There is a line containing "МАГЖАНА ЖУМАБАЕВА, ВОЗВЫШЕНСКИЙ" in the records below. Repeat it and every line after it, exactly, through the final line, but no pictures.

##### MATERIAL TO PROCESS

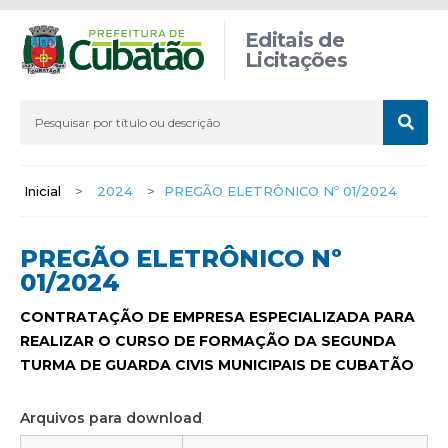
Editais de
Licitações
Inicial
>
2024
>
PREGÃO ELETRÔNICO Nº 01/2024
PREGÃO ELETRÔNICO Nº
01/2024
CONTRATAÇÃO DE EMPRESA ESPECIALIZADA PARA
REALIZAR O CURSO DE FORMAÇÃO DA SEGUNDA
TURMA DE GUARDA CIVIS MUNICIPAIS DE CUBATÃO
Arquivos para download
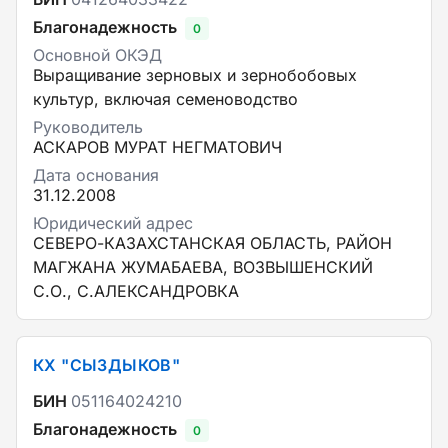
Благонадежность
0
Основной ОКЭД
Выращивание зерновых и зернобобовых
культур, включая семеноводство
Руководитель
АСКАРОВ МУРАТ НЕГМАТОВИЧ
Дата основания
31.12.2008
Юридический адрес
СЕВЕРО-КАЗАХСТАНСКАЯ ОБЛАСТЬ, РАЙОН
МАГЖАНА ЖУМАБАЕВА, ВОЗВЫШЕНСКИЙ
С.О., С.АЛЕКСАНДРОВКА
КХ "СЫЗДЫКОВ"
БИН
051164024210
Благонадежность
0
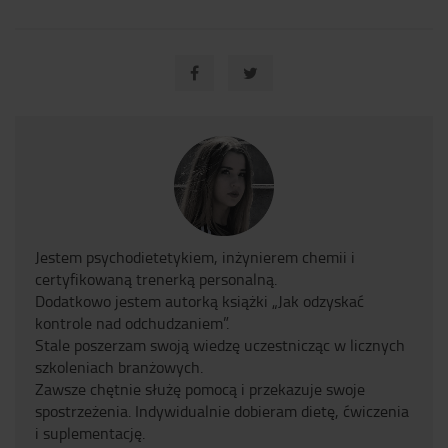
Jestem psychodietetykiem, inżynierem chemii i
certyfikowaną trenerką personalną.
Dodatkowo jestem autorką książki „Jak odzyskać
kontrole nad odchudzaniem”.
Stale poszerzam swoją wiedzę uczestnicząc w licznych
szkoleniach branżowych.
Zawsze chętnie służę pomocą i przekazuje swoje
spostrzeżenia. Indywidualnie dobieram dietę, ćwiczenia
i suplementację.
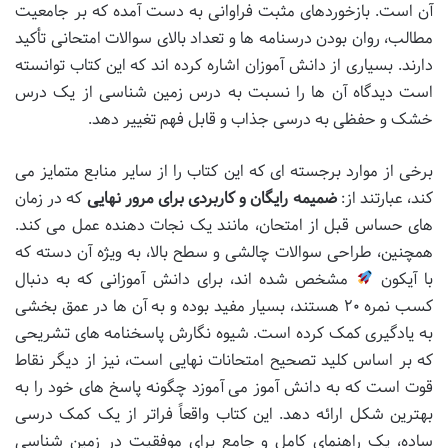
آن است. بازخوردهای مثبت فراوانی به دست آمده که بر جامعیت
مطالب، روان بودن درسنامه ها و تعداد بالای سوالات امتحانی تأکید
دارند. بسیاری از دانش آموزان اشاره کرده اند که این کتاب توانسته
است دیدگاه آن ها را نسبت به درس زمین شناسی از یک درس
خشک و حفظی به درسی جذاب و قابل فهم تغییر دهد.
برخی از موارد برجسته ای که این کتاب را از سایر منابع متمایز می
کند، عبارتند از:
ضمیمه رایگان و کاربردی برای مرور نهایی
که در زمان
های حساس قبل از امتحان، مانند یک نجات دهنده عمل می کند.
همچنین، طراحی سوالات چالشی و سطح بالا، به ویژه آن دسته که
با آیکون
مشخص شده اند، برای دانش آموزانی که به دنبال
کسب نمره ۲۰ هستند، بسیار مفید بوده و به آن ها در عمق بخشی
به یادگیری کمک کرده است. شیوه نگارش پاسخنامه های تشریحی
که بر اساس کلید تصحیح امتحانات نهایی است، نیز از دیگر نقاط
قوت است که به دانش آموز می آموزد چگونه پاسخ های خود را به
بهترین شکل ارائه دهد. این کتاب واقعاً فراتر از یک کمک درسی
ساده، یک راهنمای کامل و جامع برای موفقیت در زمین شناسی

##########

FINISHED TASK =
МАГЖАНА ЖУМАБАЕВА, ВОЗВЫШЕНСКИЙ
С.О., С.АЛЕКСАНДРОВКА
КХ "СЫЗДЫКОВ"
БИН
051164024210
Благонадежность
0
Jestem psychodietetykiem, inżynierem chemii i
certyfikowaną trenerką personalną.
Dodatkowo jestem autorką książki „Jak odzyskać
kontrole nad odchudzaniem”.
Stale poszerzam swoją wiedzę uczestnicząc w licznych
szkoleniach branżowych.
Zawsze chętnie służę pomocą i przekazuje swoje
spostrzeżenia. Indywidualnie dobieram dietę, ćwiczenia
i suplementację.
آن است. بازخوردهای مثبت فراوانی به دست آمده که بر جامعیت
مطالب، روان بودن درسنامه ها و تعداد بالای سوالات امتحانی تأکید
دارند. بسیاری از دانش آموزان اشاره کرده اند که این کتاب توانسته
است دیدگاه آن ها را نسبت به درس زمین شناسی از یک درس
خشک و حفظی به درسی جذاب و قابل فهم تغییر دهد.
برخی از موارد برجسته ای که این کتاب را از سایر منابع متمایز می
کند، عبارتند از:
ضمیمه رایگان و کاربردی برای مرور نهایی
که در زمان
های حساس قبل از امتحان، مانند یک نجات دهنده عمل می کند.
همچنین، طراحی سوالات چالشی و سطح بالا، به ویژه آن دسته که
با آیکون
مشخص شده اند، برای دانش آموزانی که به دنبال
کسب نمره ۲۰ هستند، بسیار مفید بوده و به آن ها در عمق بخشی
به یادگیری کمک کرده است. شیوه نگارش پاسخنامه های تشریحی
که بر اساس کلید تصحیح امتحانات نهایی است، نیز از دیگر نقاط
قوت است که به دانش آموز می آموزد چگونه پاسخ های خود را به
بهترین شکل ارائه دهد. این کتاب واقعاً فراتر از یک کمک درسی
ساده، یک راهنمای کامل و جامع برای موفقیت در زمین شناسی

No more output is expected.